If you take a look at the survey on our home page, you'll see that a surprising number of visitors use a custom script to handle their network software deployments. Why is this? Many have tried one of the more well known products like SMS or Tivoli, ran into problems and in the process of scripting solutions around the problems, developed an entire scripted solution. Cost is another key reason for going with a customized deployment, purchasing deployment software and client licenses become an increasing issue as the size of the network to be managed grows in size. Automation must exist, configuration management is impossible to maintain without some level of centralized management. Increasing the cost of many commercial off the shelf (COTS) products is the fact that so many include a suite of applications or some framework, which by definition, is very complex and even more often expensive. A final reason, not often considered, is that until AppDeploySM there was nowhere to learn of the competition to the more recognized products and their capabilities. Being that the market for application deployment tools is still very immature, there has been little information to assist administrators in making an educated choice which best meets their needs.

However there are also several reasons not to go with a customized solution. One large one is support. A COTS product provides you with a help desk, regular updates, documentation, and in some cases training and technical papers. The support that comes with a customized deployment script is limited to what can be accomplished by the individuals familiar with the script. This brings to light the largest problem, normally there are only a small number of people intimately familiar enough with the script to troubleshoot problems and implement enhancements.
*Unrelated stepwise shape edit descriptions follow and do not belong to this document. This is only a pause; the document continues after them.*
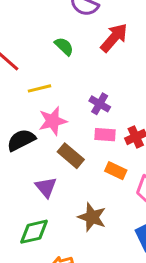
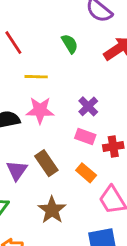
brown rectangle: (71, 156) -> (46, 163), moved

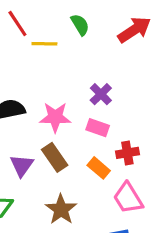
yellow line: (36, 77) -> (44, 44), moved
pink star: (40, 110) -> (55, 117), moved
red cross: (113, 146) -> (127, 153), moved

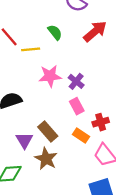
pink star: (55, 117) -> (50, 76), moved
pink rectangle: (98, 128) -> (77, 106), turned 49
brown star: (61, 209) -> (46, 159), moved

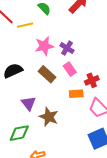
brown rectangle: (48, 132) -> (47, 74), moved
orange rectangle: (81, 136) -> (76, 94), turned -32

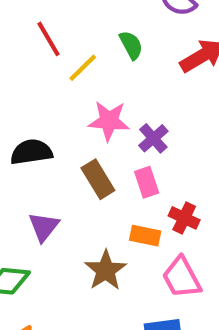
yellow line: (25, 25) -> (83, 68), turned -49
red cross: (92, 80) -> (184, 218), turned 32
brown star: (49, 117) -> (106, 270), moved

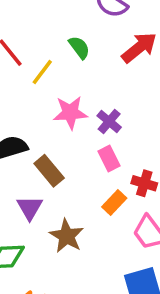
brown rectangle: (98, 179) -> (49, 171), moved
orange rectangle: (145, 236) -> (114, 203), turned -50
brown star: (106, 270) -> (67, 236), moved

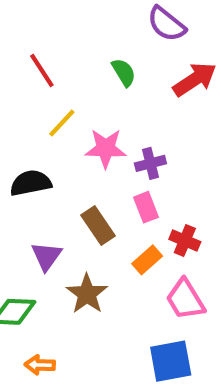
yellow line: (42, 72) -> (62, 123), moved
purple cross: (109, 121) -> (150, 163), turned 30
brown rectangle: (49, 171) -> (98, 226), moved

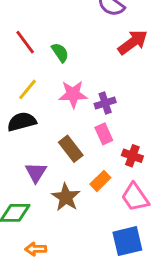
green semicircle: (124, 72) -> (60, 52), moved
yellow line: (62, 123) -> (28, 89), moved
orange rectangle: (147, 260) -> (100, 181), moved

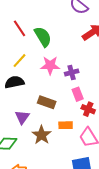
green semicircle: (60, 52) -> (43, 37), size x1.5
pink rectangle: (104, 134) -> (78, 94), moved
brown rectangle: (71, 149) -> (47, 102), turned -36
orange rectangle: (100, 181) -> (66, 125), turned 40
The retention of these individuals cannot be guaranteed.  For this reason, thorough documentation is essential. It is very common that documentation for custom deployment scripts is poor or non-existent. Optimally, documentation would pull apart and explain the script to a level that anyone could understand. Finally, almost all scripted solutions rely on the population and placement of text files that can be easy to confuse as compared to the simplicity of a graphical user interface. Blinding the operator of the script from seeing exactly what actions are taking place can have potentially catastrophic effects for inexperienced operators.

            Take some steps toward a making an educated assessment of your situation. In the creation and use of custom deployment scripts, sufficient experience should be on hand to develop a proper set of requirements for a COTS replacement. A list of what you need in a replacement is essential. There may be no product that meets your requirements; there may also be some essential functionality you didn’t consider. This may be an exercise fraught with resistance by those who generated and maintain the custom script. However these are the people who know the requirements best, and are therefore essential in the process of building and researching a COTS replacement.

If and when solutions are uncovered, it may still not be the right time to make a switch. Financially there may not be the money available for the product and there may be increased deployment activity taking place that requires you to stay on track until a later date.  But don’t catch yourself waiting for the time when no deployments of updates, fixes or new software is taking place- that day may never come.